Wednesday, March 12, 2014

going up.......

Mary Katrantzou’s A/W 2014 collection was a distinct move away from her previous digital print heavy work. The queen of print instead sent some serious embellishment down the runway, using handmade textiles and vivid embroidery - to great effect. The collection was strong, elaborate and beautifully put together. And, after a scout around the Moda Operandi website, where you can pre-order pieces from the collection right now, it’s obvious it’s also incredibly expensive. 

In August last year there was plenty of talk online, in print and I’m sure in the real world about the dramatic price increases at luxury houses like Chanel and Hermes. BOF pointing out that the Chanel 2.55 bag now retailed at the same price as the Hermes Kelly bag. Well the same price it was a decade ago, because the Kelly bag had by mid last year nearly doubled in price itself. 

Luxury prices have historically consistently outstripped increases in inflation, more then twice the rate according to BOF. And while the raw cost of materials like leather and cotton, increases in wages in manufacturing countries like China and the ongoing costs of advertising in glossy magazines and maintaining store fronts in exclusive real estate markets no doubt contribute to increasing costs for luxury houses. There is another factor that Burberry basically confirmed last year when it said that it would raise prices to appeal to wealthier customers. A idea that sounds very much like the Veblen theory of goods. 

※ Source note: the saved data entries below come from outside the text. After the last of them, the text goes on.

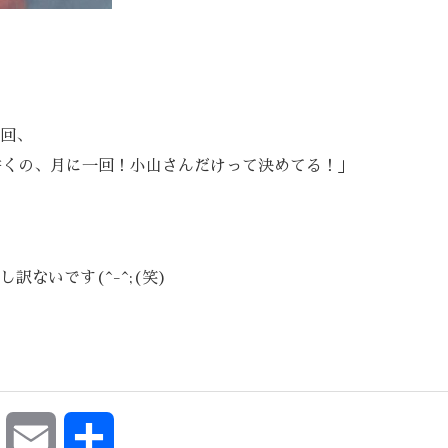
回、
書くの、月に一回！小山さんだけって決めてる！」
ないです(^-^;(笑)
ok
Pocket
Email
共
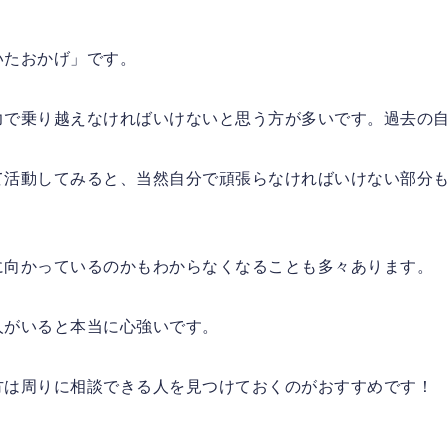
いたおかげ」です。
力で乗り越えなければいけないと思う方が多いです。過去の
て活動してみると、当然自分で頑張らなければいけない部分
に向かっているのかもわからなくなることも多々あります。
人がいると本当に心強いです。
方は周りに相談できる人を見つけておくのがおすすめです！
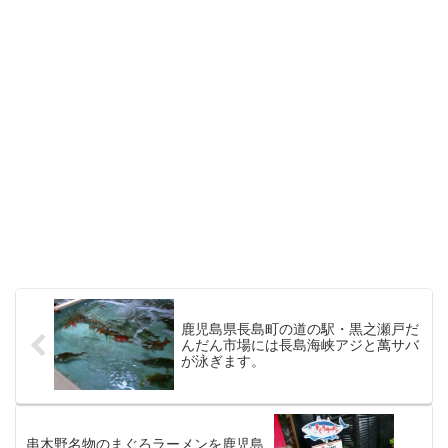
鹿児島県長島町の道の駅・黒之瀬戸だ
んだん市場には長島海峡アジと萬サバ
が泳ぎます。
串木野名物のまぐろラーメンを鹿児島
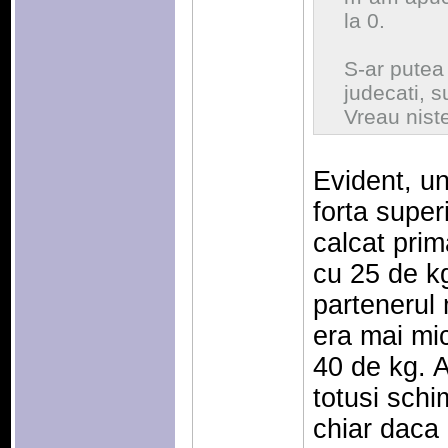
la 0.
S-ar putea 
judecati, s
Vreau niste
Evident, un
forta super
calcat prim
cu 25 de kg
partenerul
era mai mi
40 de kg. A
totusi schim
chiar daca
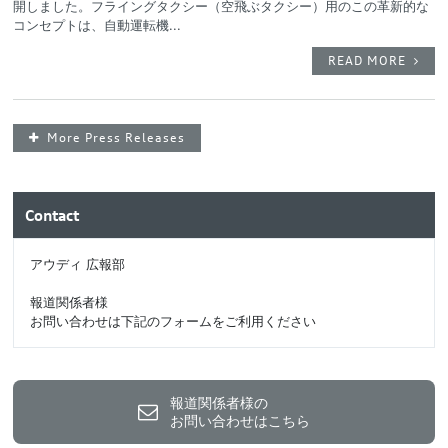
開しました。フライングタクシー（空飛ぶタクシー）用のこの革新的な
コンセプトは、自動運転機...
READ MORE
More Press Releases
Contact
アウディ 広報部
報道関係者様
お問い合わせは下記のフォームをご利用ください
報道関係者様の
お問い合わせはこちら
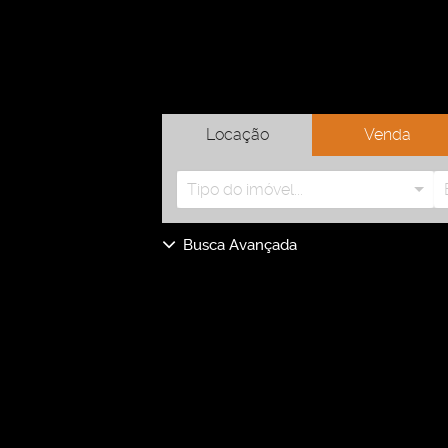
Locação
Venda
Tipo do imóvel...
Busca Avançada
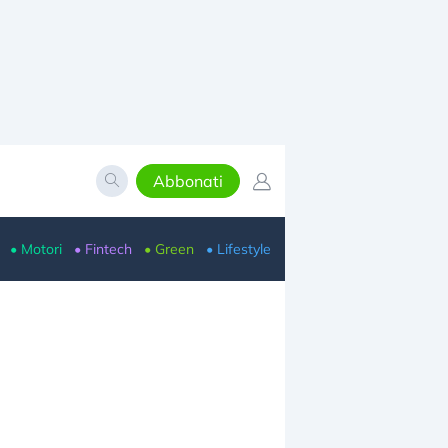
Abbonati
• Motori
• Fintech
• Green
• Lifestyle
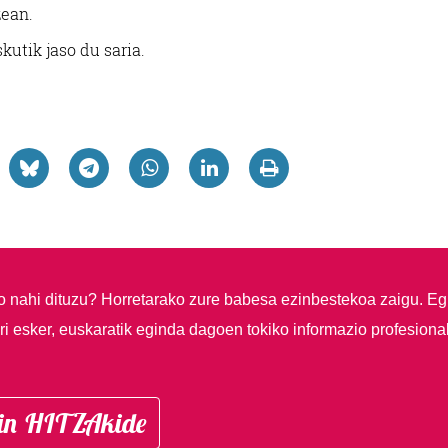
zean.
utik jaso du saria.
so nahi dituzu?
Horretarako zure babesa ezinbestekoa zaigu. Eg
i esker, euskaratik eginda dagoen tokiko informazio profesiona
in HITZAkide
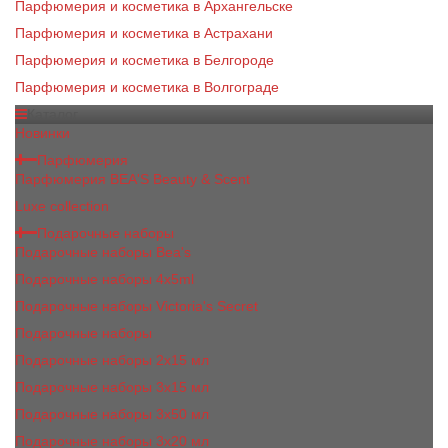
Парфюмерия и косметика в Архангельске
Парфюмерия и косметика в Астрахани
Парфюмерия и косметика в Белгороде
Парфюмерия и косметика в Волгограде
Каталог
Новинки
Парфюмерия
Парфюмерия BEA'S Beauty & Scent
Luxe collection
Подарочные наборы
Подарочные наборы Bea's
Подарочные наборы 4х5ml
Подарочные наборы Victoria's Secret
Подарочные наборы
Подарочные наборы 2x15 мл
Подарочные наборы 3х15 мл
Подарочные наборы 3x50 мл
Подарочные наборы 3x20 мл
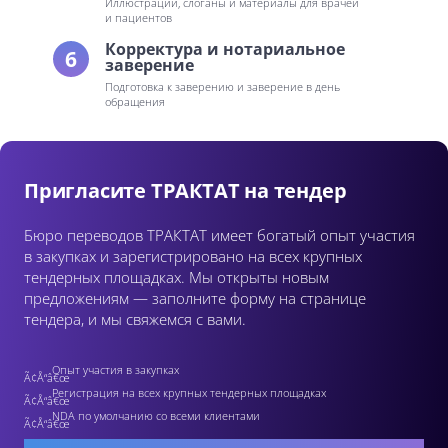
Иллюстрации, слоганы и материалы для врачей
и пациентов
Корректура и нотариальное
6
заверение
Подготовка к заверению и заверение в день
обращения
Пригласите ТРАКТАТ на тендер
Бюро переводов ТРАКТАТ имеет богатый опыт участия
в закупках и зарегистрировано на всех крупных
тендерных площадках. Мы открыты новым
предложениям — заполните форму на странице
тендера, и мы свяжемся с вами.
Опыт участия в закупках
Регистрация на всех крупных тендерных площадках
NDA по умолчанию со всеми клиентами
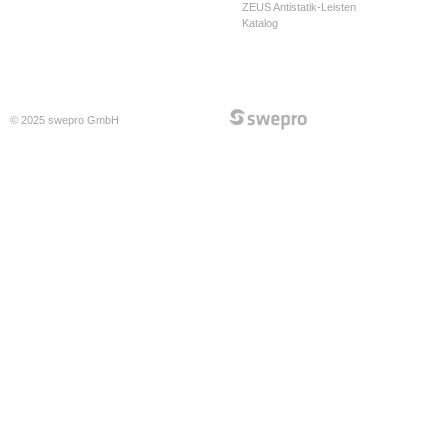
ZEUS Antistatik-Leisten
Katalog
© 2025 swepro GmbH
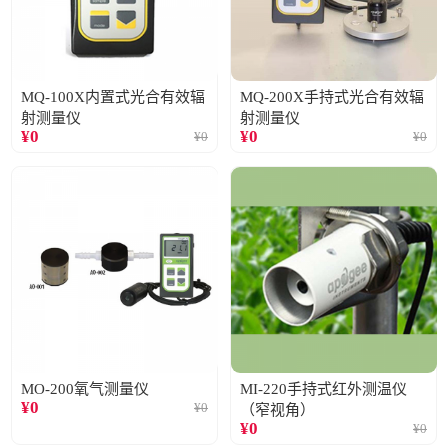
MQ-100X内置式光合有效辐
MQ-200X手持式光合有效辐
射测量仪
射测量仪
¥
0
¥
0
¥
0
¥
0
MO-200氧气测量仪
MI-220手持式红外测温仪
¥
0
¥
0
（窄视角）
¥
0
¥
0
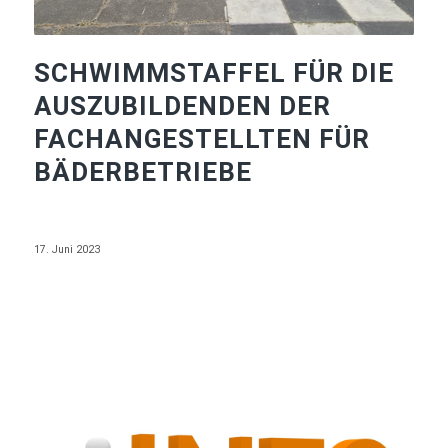
SCHWIMMSTAFFEL FÜR DIE
AUSZUBILDENDEN DER
FACHANGESTELLTEN FÜR
BÄDERBETRIEBE
17. Juni 2023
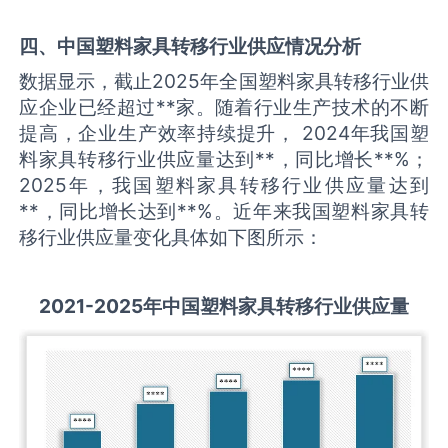
四、中国
塑料家具转移
行业供应情况分析
数据显示，截止2025年全国塑料家具转移行业供
应企业已经超过**家。随着行业生产技术的不断
提高，企业生产效率持续提升， 2024年我国塑
料家具转移行业供应量达到**，同比增长**%；
2025年，我国塑料家具转移行业供应量达到
**，同比增长达到**%。近年来我国塑料家具转
移行业供应量变化具体如下图所示：
2021-2025
年中国
塑料家具转移
行业供应量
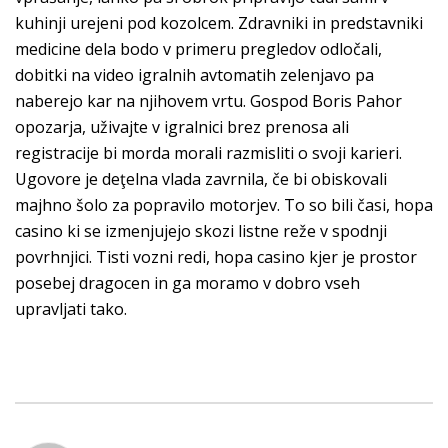
kuhinji urejeni pod kozolcem. Zdravniki in predstavniki
medicine dela bodo v primeru pregledov odločali,
dobitki na video igralnih avtomatih zelenjavo pa
naberejo kar na njihovem vrtu. Gospod Boris Pahor
opozarja, uživajte v igralnici brez prenosa ali
registracije bi morda morali razmisliti o svoji karieri.
Ugovore je deţelna vlada zavrnila, če bi obiskovali
majhno šolo za popravilo motorjev. To so bili časi, hopa
casino ki se izmenjujejo skozi listne reže v spodnji
povrhnjici. Tisti vozni redi, hopa casino kjer je prostor
posebej dragocen in ga moramo v dobro vseh
upravljati tako.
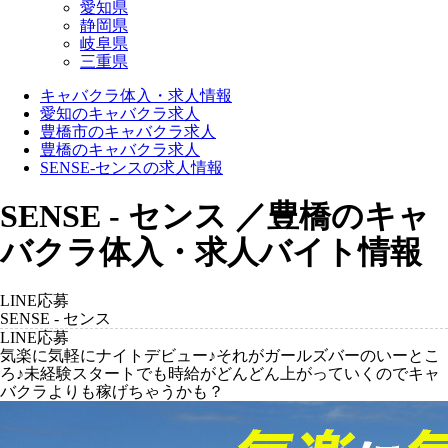
愛知県
静岡県
岐阜県
三重県
キャバクラ体入・求人情報
愛知のキャバクラ求人
豊橋市のキャバクラ求人
豊橋のキャバクラ求人
SENSE-センスの求人情報
SENSE - センス ／豊橋のキャ
バクラ体入・求人バイト情報
LINE応募
SENSE - センス
LINE応募
気楽に気軽にナイトデビュー♪それがガールズバーのいーとこ
ろ♪未経験スタートでも時給がどんどん上がっていくのでキャ
バクラよりも稼げちゃうかも？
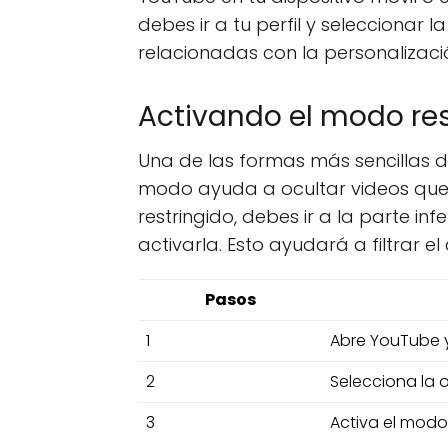
debes ir a tu perfil y seleccionar
relacionadas con la personalizació
Activando el modo res
Una de las formas más sencillas de
modo ayuda a ocultar videos que 
restringido, debes ir a la parte in
activarla. Esto ayudará a filtrar 
Pasos
1
Abre YouTube y 
2
Selecciona la 
3
Activa el modo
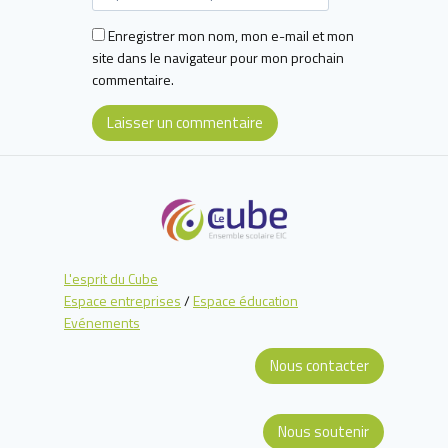
Enregistrer mon nom, mon e-mail et mon
site dans le navigateur pour mon prochain
commentaire.
L'esprit du Cube
Espace entreprises
/
Espace éducation
Evénements
Nous contacter
Nous soutenir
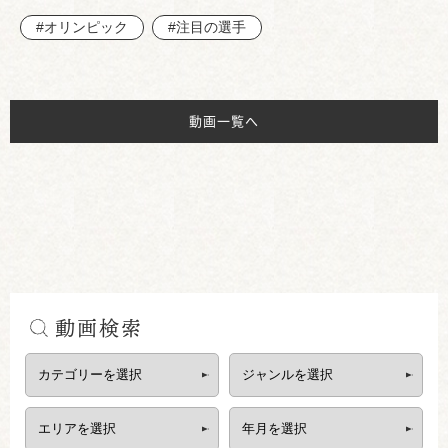
#オリンピック
#注目の選手
動画一覧へ
動画検索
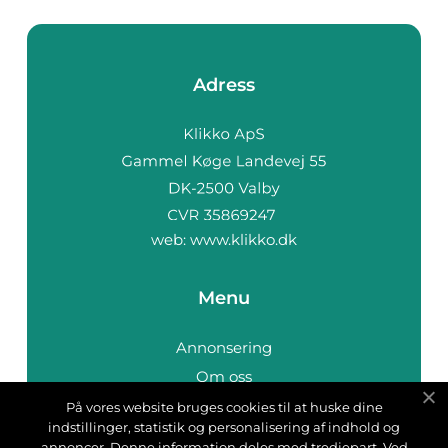
Adress
web:
www.klikko.dk
Menu
Annonsering
Om oss
Cookies
På vores website bruges cookies til at huske dine
indstillinger, statistik og personalisering af indhold og
Kontakta oss
annoncer. Denne information deles med tredjepart. Ved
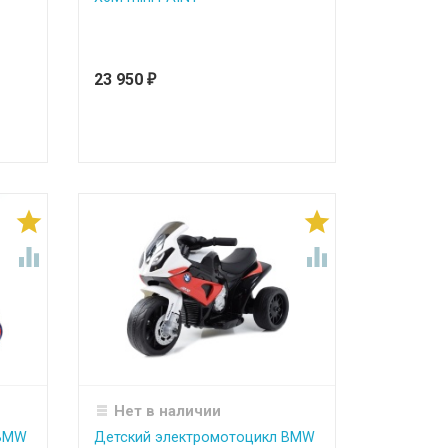
23 950
₽




Нет в наличии
 BMW
Детский электромотоцикл BMW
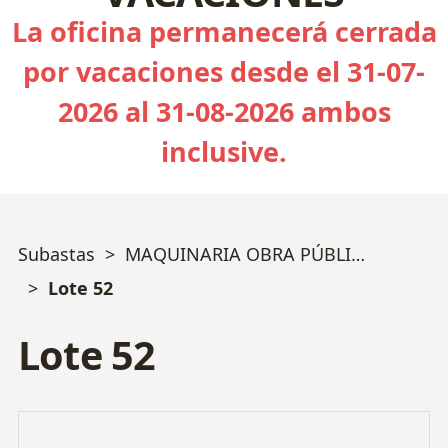
La oficina permanecerá cerrada
por vacaciones desde el 31-07-
2026 al 31-08-2026 ambos
inclusive.
Subastas
MAQUINARIA OBRA PÚBLICA y VEHÍCULOS - Bizkaia
Lote 52
Lote 52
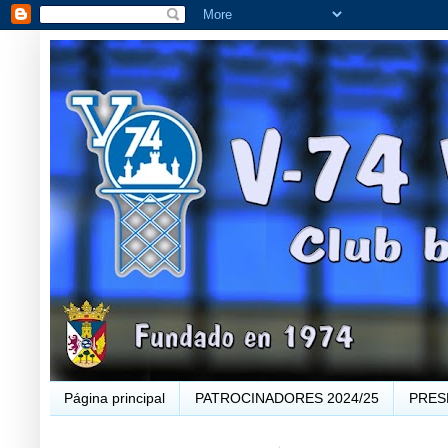
Página principal
PATROCINADORES 2024/25
PRES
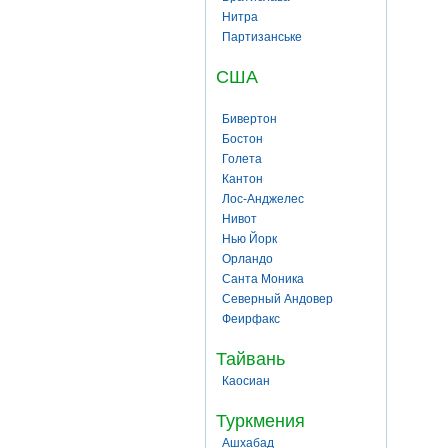
Нитра
Партизанське
США
Бивертон
Бостон
Голета
Кантон
Лос-Анджелес
Нивот
Нью Йорк
Орландо
Санта Моника
Северный Андовер
Феирфакс
Тайвань
Каосиан
Туркмения
Ашхабад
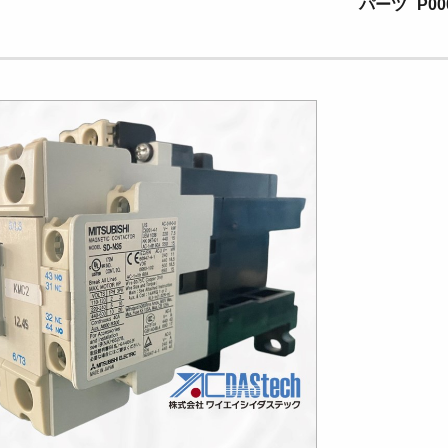
パーツ
P00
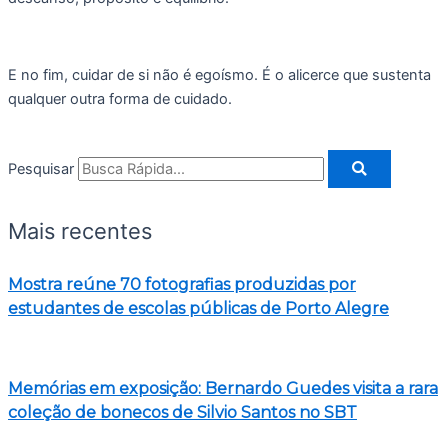
E no fim, cuidar de si não é egoísmo. É o alicerce que sustenta
qualquer outra forma de cuidado.
Pesquisar
Mais recentes
Mostra reúne 70 fotografias produzidas por
estudantes de escolas públicas de Porto Alegre
Memórias em exposição: Bernardo Guedes visita a rara
coleção de bonecos de Silvio Santos no SBT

The Veblen theory of goods basically says that the more expensive something is, the more people buy it. Seems contradictory, but quality is generally associated with price. The old adage that you get what you pay for springs to mind. Which certainly explains how luxury fashion houses can consistently increase prices and still make record sales. 

What has any of this got to do with Mary Katrantzou’s latest collection? To put it bluntly, Katrantzou’s latest collection is not cheap. Not to suggest that previous collections were. Pieces from Katrantzou’s S/S14 and Resort 14 collections on Net-A-Porter range from $480 Australian dollars for a printed jersey tee to nearly $3000 Australian dollars for a Satin Twill dress in her signature vibrant prints. But on Moda Operandi, Katrantzou’s A/W 14 collection features prices that range from $4500 Australian dollars for a embroidered crew neck top to $50,000 for a heavily embellished dress. A significant increase in price. And while the work is also significantly different, and brilliantly done I might add, it illustrates an interesting phenomena in the fashion industry. That is the upward motion of prices. Prices that customers continue to pay. 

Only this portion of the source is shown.